## [TASK OBJECTIVE]
Go through the records below and set each one down exactly, leaving out any pictures.

##### SOURCE RECORDS #####

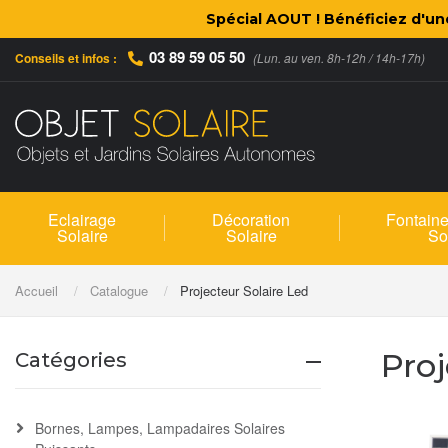
Spécial AOUT ! Bénéficiez d'u
03 89 59 05 50
Conseils et infos :
(Lun. au ven. 8h-12h / 14h-17h)
Eclairage
Décoration
Fontaine
Solaire
Solaire
So
Accueil
Catalogue
Projecteur Solaire Led
Proj
Catégories
Bornes, Lampes, Lampadaires Solaires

#####

## [SOLUTION]
Spécial AOUT ! Bénéficiez d'u
03 89 59 05 50
Conseils et infos :
(Lun. au ven. 8h-12h / 14h-17h)
Eclairage
Décoration
Fontaine
Solaire
Solaire
So
Accueil
Catalogue
Projecteur Solaire Led
Proj
Catégories
Bornes, Lampes, Lampadaires Solaires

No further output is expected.